Dans son rapport annuel Global Risks Report, le Forum économique mondial classe le risque cyber au 5e rang des risques mondiaux pour 2024. Cela traduit une profonde prise de conscience des impacts générés par l’augmentation des cyberattaques, renforcées par des outils qui les rendent plus performantes et donc plus dévastatrices. Personne n’est épargné : des collectivités territoriales aux PME, en passant par les grands groupes, mais également les hôpitaux, fournisseurs d’eau et d’énergie et autres OIV (opérateurs d’importance vitale). Sébastien Viou, Directeur cybersécurité et management produits de Stormshield, fait le point sur la nécessaire amélioration du niveau de cybersécurité, surtout pour les PME. Pour lui, l’inflation des règlementations n’est pas la seule solution pour contrer les cyberattaques.}

Global Security Mag : Quel est l’état de la menace cyber en France ? Quels impacts sur notre économie ?
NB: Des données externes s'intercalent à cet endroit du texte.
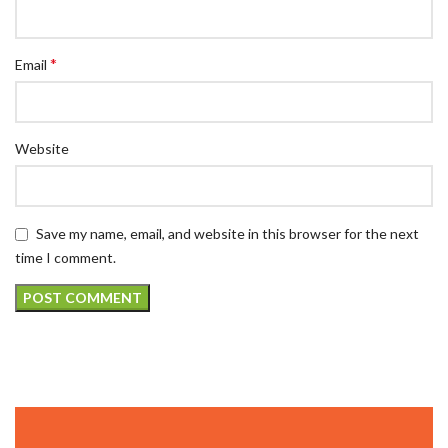
*
Email
Website
Save my name, email, and website in this browser for the next
time I comment.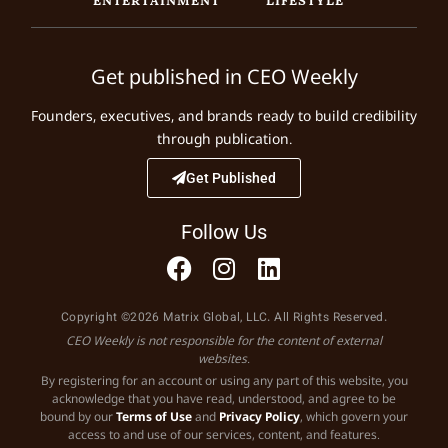
Get published in CEO Weekly
Founders, executives, and brands ready to build credibility
through publication.
Get Published
Follow Us
Copyright ©2026 Matrix Global, LLC. All Rights Reserved.
CEO Weekly is not responsible for the content of external
websites.
By registering for an account or using any part of this website, you
acknowledge that you have read, understood, and agree to be
bound by our
Terms of Use
and
Privacy Policy
, which govern your
access to and use of our services, content, and features.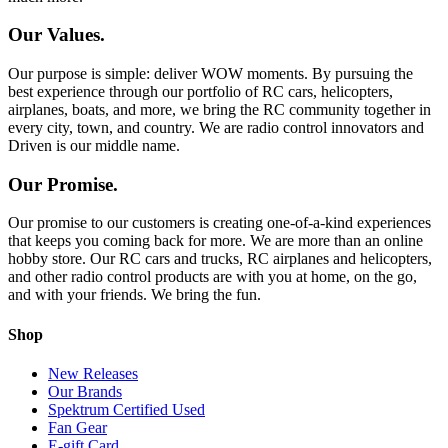
Our Values.
Our purpose is simple: deliver WOW moments. By pursuing the
best experience through our portfolio of RC cars, helicopters,
airplanes, boats, and more, we bring the RC community together in
every city, town, and country. We are radio control innovators and
Driven is our middle name.
Our Promise.
Our promise to our customers is creating one-of-a-kind experiences
that keeps you coming back for more. We are more than an online
hobby store. Our RC cars and trucks, RC airplanes and helicopters,
and other radio control products are with you at home, on the go,
and with your friends. We bring the fun.
Shop
New Releases
Our Brands
Spektrum Certified Used
Fan Gear
E-gift Card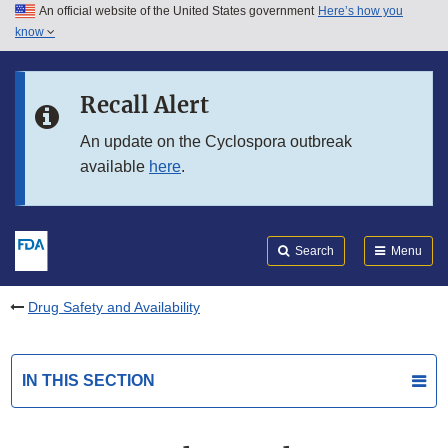
An official website of the United States government
Here’s how you
Skip to main content
know
Search
Submit
FDA
Skip to FDA Search
Recall Alert
Skip to in this section menu
An update on the Cyclospora outbreak
available
here
.
Skip to footer links
Search
Menu
Drug Safety and Availability
IN THIS SECTION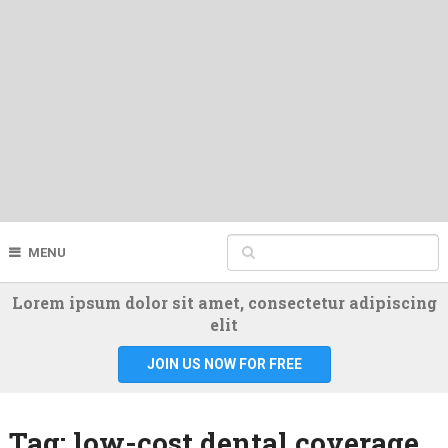
MENU
Lorem ipsum dolor sit amet, consectetur adipiscing
elit
JOIN US NOW FOR FREE
Tag:
low-cost dental coverage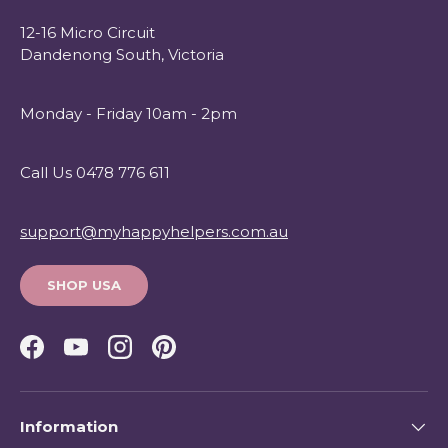
12-16 Micro Circuit
Dandenong South, Victoria
Monday - Friday 10am - 2pm
Call Us 0478 776 611
support@myhappyhelpers.com.au
SHOP USA
Facebook
YouTube
Instagram
Pinterest
Information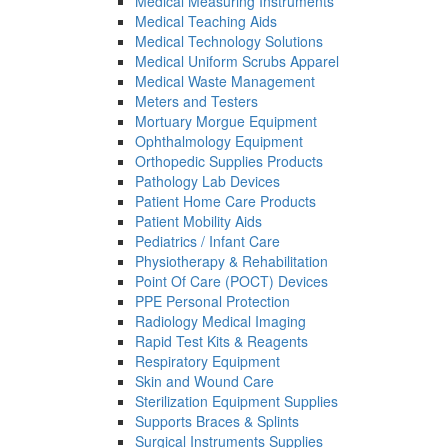
Medical Measuring Instruments
Medical Teaching Aids
Medical Technology Solutions
Medical Uniform Scrubs Apparel
Medical Waste Management
Meters and Testers
Mortuary Morgue Equipment
Ophthalmology Equipment
Orthopedic Supplies Products
Pathology Lab Devices
Patient Home Care Products
Patient Mobility Aids
Pediatrics / Infant Care
Physiotherapy & Rehabilitation
Point Of Care (POCT) Devices
PPE Personal Protection
Radiology Medical Imaging
Rapid Test Kits & Reagents
Respiratory Equipment
Skin and Wound Care
Sterilization Equipment Supplies
Supports Braces & Splints
Surgical Instruments Supplies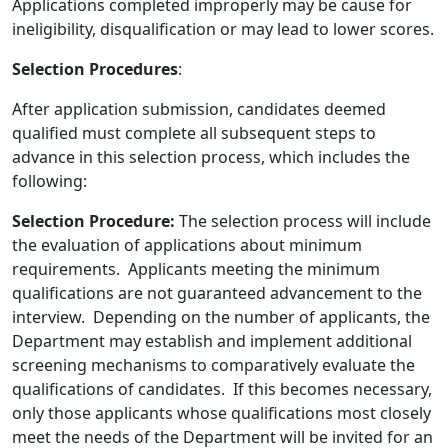
Applications completed improperly may be cause for
ineligibility, disqualification or may lead to lower scores.
Selection Procedures
:
After application submission, candidates deemed
qualified must complete all subsequent steps to
advance in this selection process, which includes the
following:
Selection Procedure:
The selection process will include
the evaluation of applications about minimum
requirements. Applicants meeting the minimum
qualifications are not guaranteed advancement to the
interview. Depending on the number of applicants, the
Department may establish and implement additional
screening mechanisms to comparatively evaluate the
qualifications of candidates. If this becomes necessary,
only those applicants whose qualifications most closely
meet the needs of the Department will be invited for an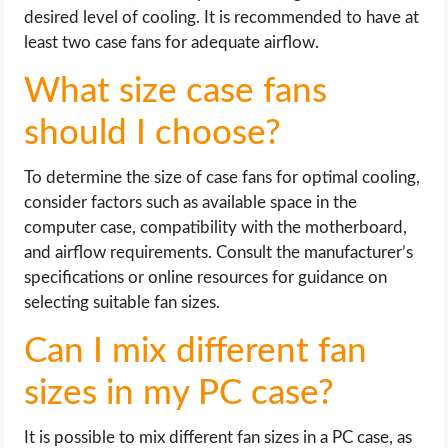
desired level of cooling. It is recommended to have at
least two case fans for adequate airflow.
What size case fans
should I choose?
To determine the size of case fans for optimal cooling,
consider factors such as available space in the
computer case, compatibility with the motherboard,
and airflow requirements. Consult the manufacturer’s
specifications or online resources for guidance on
selecting suitable fan sizes.
Can I mix different fan
sizes in my PC case?
It is possible to mix different fan sizes in a PC case, as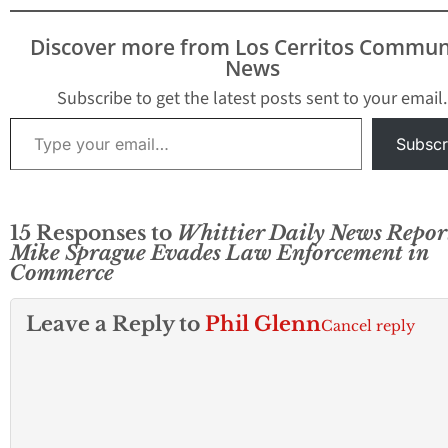
confidential doc
to reporter Mike
Discover more from Los Cerritos Commun
Sprague who work
News
the Whittier Dail
The vote…
Subscribe to get the latest posts sent to your email.
Type your email…
Subscr
15 Responses to
Whittier Daily News Repor
Mike Sprague Evades Law Enforcement in
Commerce
Leave a Reply to
Phil Glenn
Cancel reply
Sébastien Viou : En ce début d’année, l’état de la menace n’a pas changé par rapport au début de 2023. Les chiffres du CESIN (baromètre 2023 – enquête OpinionWay) montrent même que le nombre de cyberattaques est en baisse depuis 2020. Une décroissance peut être liée à la guerre en Ukraine, puisqu’une partie des cybercriminels semble s’être détournée des particuliers et des entreprises pour se consacrer à cette guerre. Toutefois, je note que dès qu’une vulnérabilité apparaît, elle est immédiatement exploitée, comme celle d’Ivanti par exemple. Par ailleurs, on rencontre une moins grande diversité des attaques : les cybercriminels utilisent les mêmes outils, qui sont quasi industrialisés maintenant.
Par contre, l’impact sur l’économie est notable. Toute attaque génère des conséquences plus ou moins graves selon la taille de l’entreprise, qui vont bien au-delà du coût de remise en route, avec parfois des pertes d’exploitation de plusieurs mois ou des pertes de données irréversibles. De ce fait, les attaques se terminent souvent par la fermeture des entreprises victimes. Selon l’ANSSI, environ 60% des PME attaquées déposeraient le bilan dans les mois qui suivent. Les grands groupes arrivent à s’en sortir grâce aux solutions de cybersécurité déployées, aux équipes internes de cybersécurité… et des règlementations imposées comme la LPM qui les a obligé à élever leur niveau de cybersécurité il y a 10 ans.
Pour les PME, chaque attaque est plus compliquée à gérer. Elles n’ont plus d’autre choix que de devoir se protéger. Selon moi, on ne peut pas opérer une transformation numérique sans prendre en compte la cybersécurité qui va avec, sous peine de disparaitre. Mais cette nouvelle situation induit des surcoûts que ces PME vont répercuter sur le prix de leurs services ou productions. Ainsi, l’une des conséquences économiques indirectes de ces cyberattaques est la création d’inflation. Et sans expert en interne, de plus en plus de PME se tournent vers des services de sécurité délégués, ce qui profite au secteur mais illustre bien sa pénurie de profils.
Pour conclure ce rapide panorama, n’oublions pas aussi les conséquences économiques des attaques étatiques ou de concurrents à des fins d’espionnage industriel, géopolitique ou encore juridique. Dernier exemple en date avec Sophie Vermeille, une avocate victime d’intrusions informatiques probablement en lien avec les dossiers chauds sur lesquelles elle travaille.
La prise en compte de ce risque cyber est un problème de gouvernance

Global Security Mag : Comment se prémunir de ce couperet qui plane au-dessus des institutions et entreprises, quel que soit la taille ou le secteur ?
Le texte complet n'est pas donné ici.